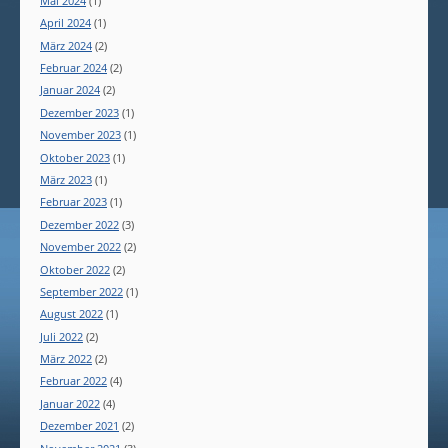
Mai 2024
(1)
April 2024
(1)
März 2024
(2)
Februar 2024
(2)
Januar 2024
(2)
Dezember 2023
(1)
November 2023
(1)
Oktober 2023
(1)
März 2023
(1)
Februar 2023
(1)
Dezember 2022
(3)
November 2022
(2)
Oktober 2022
(2)
September 2022
(1)
August 2022
(1)
Juli 2022
(2)
März 2022
(2)
Februar 2022
(4)
Januar 2022
(4)
Dezember 2021
(2)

• • • • •

### What to produce
Copy every entry above exactly as it stands, but leave the pictures out.

### Result
Mai 2024
(1)
April 2024
(1)
März 2024
(2)
Februar 2024
(2)
Januar 2024
(2)
Dezember 2023
(1)
November 2023
(1)
Oktober 2023
(1)
März 2023
(1)
Februar 2023
(1)
Dezember 2022
(3)
November 2022
(2)
Oktober 2022
(2)
September 2022
(1)
August 2022
(1)
Juli 2022
(2)
März 2022
(2)
Februar 2022
(4)
Januar 2022
(4)
Dezember 2021
(2)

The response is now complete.